Return a carve-up of seq_len(nRows). Very useful for any sort of nested model situation (such as data prep, stacking, or super-learning).

buildEvalSets(
  nRows,
  ...,
  dframe = NULL,
  y = NULL,
  splitFunction = NULL,
  nSplits = 3
)

Arguments

nRows

scalar, >=1 number of rows to sample from.

...

no additional arguments, declared to forced named binding of later arguments.

dframe

(optional) original data.frame, passed to user splitFunction.

y

(optional) numeric vector, outcome variable (possibly to stratify on), passed to user splitFunction.

splitFunction

(optional) function taking arguments nSplits,nRows,dframe, and y; returning a user desired split.

nSplits

integer, target number of splits.

Value

list of lists where the app portion of the sub-lists is a disjoint carve-up of seq_len(nRows) and each list as a train portion disjoint from app.

Details

Also sets attribute "splitmethod" on return value that describes how the split was performed. attr(returnValue,'splitmethod') is one of: 'notsplit' (data was not split; corner cases like single row data sets), 'oneway' (leave one out holdout), 'kwaycross' (a simple partition), 'userfunction' (user supplied function was actually used), or a user specified attribute. Any user desired properties (such as stratification on y, or preservation of groups designated by original data row numbers) may not apply unless you see that 'userfunction' has been used.

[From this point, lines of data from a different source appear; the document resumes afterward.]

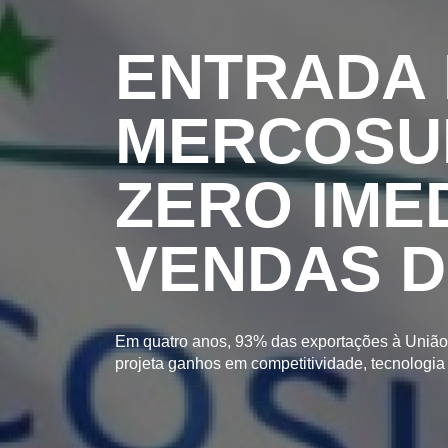
ENTRADA 
MERCOSUL
ZERO IME
VENDAS D
Em quatro anos, 93% das exportações à União E
projeta ganhos em competitividade, tecnologi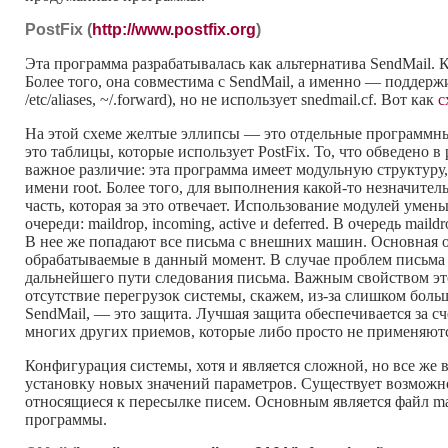
PostFix (
http://www.postfix.org
)
Эта программа разрабатывалась как альтернатива SendMail. К
Более того, она совместима с SendMail, а именно — поддержи
/etc/aliases, ~/.forward), но не использует snedmail.cf. Вот как
с
На этой схеме желтые эллипсы — это отдельные программн
это таблицы, которые использует PostFix. То, что обведено 
важное различие: эта программа имеет модульную структуру, 
имени root. Более того, для выполнения какой-то незначител
часть, которая за это отвечает. Использование модулей уме
очереди: maildrop, incoming, active и deferred. В очередь ma
В нее же попадают все письма с внешних машин. Основная обр
обрабатываемые в данный момент. В случае проблем письма н
дальнейшего пути следования письма. Важным свойством эт
отсутствие перегрузок системы, скажем, из-за слишком боль
SendMail, — это защита. Лучшая защита обеспечивается за сч
многих других приемов, которые либо просто не применяютс
Конфигурация системы, хотя и является сложной, но все же 
установку новых значений параметров. Существует возможнос
относящиеся к пересылке писем. Основным является файл mai
программы.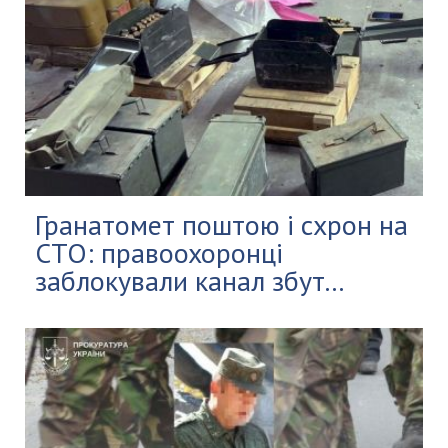
Гранатомет поштою і схрон на
СТО: правоохоронці
заблокували канал збут...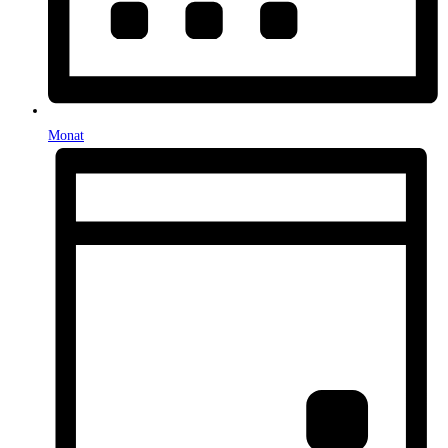
Monat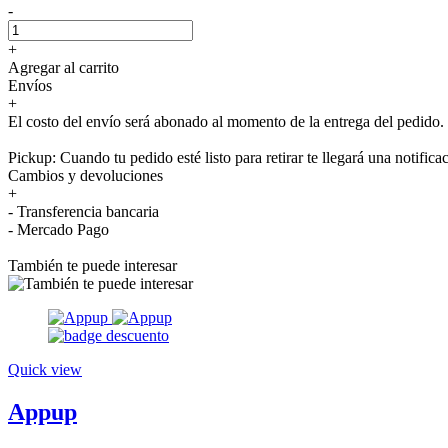
-
+
Agregar al carrito
Envíos
+
El costo del envío será abonado al momento de la entrega del pedido.
Pickup: Cuando tu pedido esté listo para retirar te llegará una notifica
Cambios y devoluciones
+
- Transferencia bancaria
- Mercado Pago
También te puede interesar
Quick view
Appup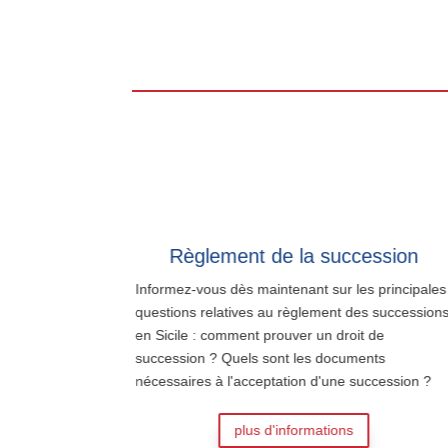
Sicile
Règlement de la succession
questions
Informez-vous dès maintenant sur les principales
 sicilien :
questions relatives au règlement des successions
oit fiscal
en Sicile : comment prouver un droit de
s en droit
succession ? Quels sont les documents
nécessaires à l'acceptation d'une succession ?
plus d'informations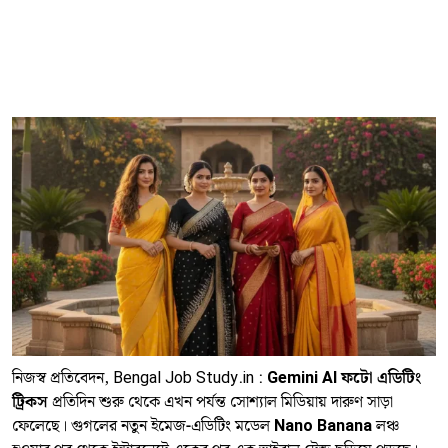
নিজস্ব প্রতিবেদন, Bengal Job Study.in :
Gemini AI ফটো এডিটিং
ট্রিকস
প্রতিদিন শুরু থেকে এখন পর্যন্ত সোশ্যাল মিডিয়ায় দারুণ সাড়া
ফেলেছে। গুগলের নতুন ইমেজ-এডিটিং মডেল
Nano Banana
লঞ্চ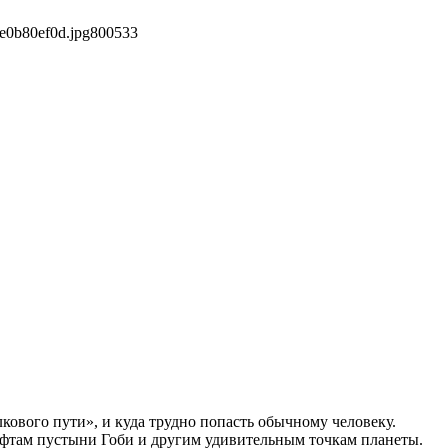
e0b80ef0d.jpg
800
533
кового пути», и куда трудно попасть обычному человеку.
афтам пустыни Гоби и другим удивительным точкам планеты.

The intent is the user splitFunction only needs to handle "easy cases" and maintain user invariants. If the user splitFunction returns NULL, throws, or returns an unacceptable carve-up then vtreat::buildEvalSets returns its own eval set plan. The signature of splitFunction should be splitFunction(nRows,nSplits,dframe,y) where nSplits is the number of pieces we want in the carve-up, nRows is the number of rows to split, dframe is the original dataframe (useful for any group control variables), and y is a numeric vector representing outcome (useful for outcome stratification).

Note that buildEvalSets may not always return a partition (such as one row dataframes), or if the user split function chooses to make rows eligible for application a different number of times.

See also

Examples

# use buildEvalSets(200)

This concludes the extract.